Canada officially legalized assisted suicide last summer, but not everyone was happy about it. While some praised the decision, others rightly pointed out that legalizing assisted suicide leads to the most vulnerable people in society — the poor, the ill, the elderly, the disabled, the mentally ill — being targeted for euthanasia.
One 81-year-old grandmother, feeling the fear created by the recent legalization, just underwent drastic measures to ensure that she is never a victim of euthanasia: she had it tattooed on her arm.
Christine Nagel lives in Calgary, and strongly opposed Bill C-14 — the law that made assisted suicide legal. Nagel is a devout Christian who spends time volunteering with hospice patients and people receiving palliative care, and she worried that she might one day be euthanized without her consent. She heard of a Dutch bishop who recommended his parishioners carry a card in their wallets regarding their wishes to avoid euthanasia, but Nagel was worried the card could get lost. So she walked into a tattoo parlor and had “Don’t euthanize me” tattooed directly on her skin.

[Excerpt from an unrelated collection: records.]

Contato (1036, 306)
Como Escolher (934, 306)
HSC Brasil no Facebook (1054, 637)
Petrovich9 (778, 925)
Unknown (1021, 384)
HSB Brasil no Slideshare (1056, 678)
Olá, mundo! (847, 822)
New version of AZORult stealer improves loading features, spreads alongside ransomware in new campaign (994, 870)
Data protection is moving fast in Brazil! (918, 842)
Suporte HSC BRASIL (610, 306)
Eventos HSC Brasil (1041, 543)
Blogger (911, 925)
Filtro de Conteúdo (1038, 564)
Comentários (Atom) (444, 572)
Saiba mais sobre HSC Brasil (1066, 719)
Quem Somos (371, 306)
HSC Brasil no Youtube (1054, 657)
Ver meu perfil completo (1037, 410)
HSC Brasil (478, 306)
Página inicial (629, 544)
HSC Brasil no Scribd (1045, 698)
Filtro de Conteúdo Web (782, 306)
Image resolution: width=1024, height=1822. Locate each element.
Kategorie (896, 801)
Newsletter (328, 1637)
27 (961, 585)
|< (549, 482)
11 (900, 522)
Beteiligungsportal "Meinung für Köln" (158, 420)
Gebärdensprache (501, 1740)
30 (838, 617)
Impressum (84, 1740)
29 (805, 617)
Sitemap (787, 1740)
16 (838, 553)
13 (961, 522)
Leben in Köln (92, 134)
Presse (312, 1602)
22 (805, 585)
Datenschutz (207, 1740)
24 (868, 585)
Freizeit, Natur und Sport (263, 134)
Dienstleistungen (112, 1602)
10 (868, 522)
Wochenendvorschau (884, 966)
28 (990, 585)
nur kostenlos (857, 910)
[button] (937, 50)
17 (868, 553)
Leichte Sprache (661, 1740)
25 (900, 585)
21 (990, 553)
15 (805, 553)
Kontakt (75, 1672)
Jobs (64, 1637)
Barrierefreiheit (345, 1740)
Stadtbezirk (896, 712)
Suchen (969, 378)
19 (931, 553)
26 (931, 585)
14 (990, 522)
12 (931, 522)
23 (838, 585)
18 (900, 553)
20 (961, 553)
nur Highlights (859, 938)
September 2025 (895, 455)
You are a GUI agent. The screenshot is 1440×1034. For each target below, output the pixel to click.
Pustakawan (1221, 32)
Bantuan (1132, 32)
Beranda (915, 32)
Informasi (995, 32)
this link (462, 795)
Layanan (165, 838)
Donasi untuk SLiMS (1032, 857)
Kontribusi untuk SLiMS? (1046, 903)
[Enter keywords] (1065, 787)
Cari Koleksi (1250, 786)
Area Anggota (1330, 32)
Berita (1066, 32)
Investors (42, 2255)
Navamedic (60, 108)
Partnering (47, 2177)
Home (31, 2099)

Nagel’s children say they respect her wishes. “She doesn’t want to be thrown away,” her daughter explained.
“All these old people are darned expensive to look after. And they’re cranky. And they’re messy. And you can’t help thinking, ‘This would be a really good solution,'” Nagel said. When it comes to the elderly, it’s easy for them to be pressured into euthanasia; they worry that they are a burden on their family members, that their illnesses will be too hard for their loved ones to endure, that it will be easier for everyone if they just go through with assisted suicide. Some laws allow insurance companies to only approve suicide drugs, while they reject actual treatment, leaving people destitute or without real options. People facing terminal illness also frequently struggle with depression, and if the depression is treated, then the desire for assisted suicide often goes away.
Worryingly, in Canada, a formal study is beginning to consider allowing “requests made by individuals with mental illness as their sole underlying condition.” Nagel has taken steps to protect herself, but there are millions more vulnerable people in Canada, Europe, and the United States who are in danger of being unjustly euthanized in the transparently misleading name of “dying with dignity.” We see this frequently in Europe, where people are euthanized for being autistic, victims of sexual abuse, anorexic, transgender, or even merely depressed and lonely.
Assisted suicide is never about helping the terminally ill end their suffering. It’s about killing the vulnerable, plain and simple. And it must be stopped.